== PROBLEM DETAILS ==
The records appear below. Set down exactly each line from the one that contains "何正德国外街头搂抱年轻美女被拍，网友吵翻了" through the last, both included.

(TASK DATA Opens)

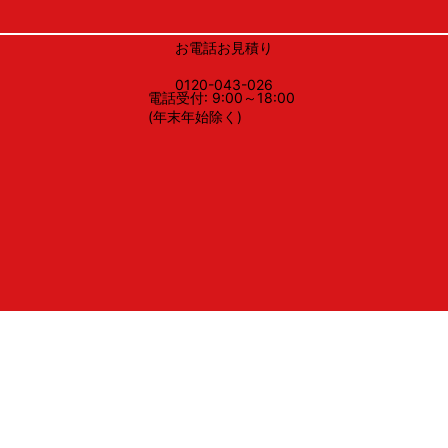
お電話お見積り
0120-043-026
電話受付: 9:00～18:00
(年末年始除く)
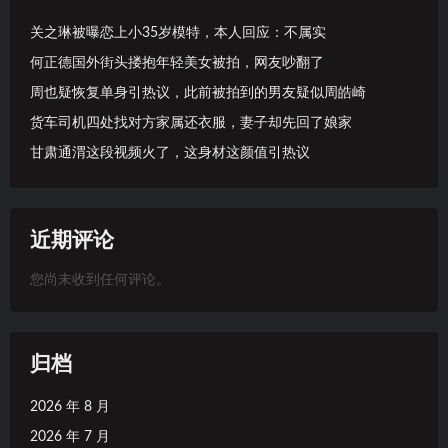
关之琳被曝恋上小35岁模特，本人回应：不属实
何正德国外街头搂抱年轻美女被拍，网友吵翻了
周也疑恢复单身引热议，此前被拍到的男友疑似周皓崎
货车司机四处找对方家属还衣服，妻子却先回了娘家
甘肃通渭这段视频火了，这身材这颜值引热议
近期评论
您尚未收到任何评论。
归档
2026 年 8 月
2026 年 7 月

(TASK DATA Closes)

== EXERCISE SOLUTION ==
何正德国外街头搂抱年轻美女被拍，网友吵翻了
周也疑恢复单身引热议，此前被拍到的男友疑似周皓崎
货车司机四处找对方家属还衣服，妻子却先回了娘家
甘肃通渭这段视频火了，这身材这颜值引热议
近期评论
您尚未收到任何评论。
归档
2026 年 8 月
2026 年 7 月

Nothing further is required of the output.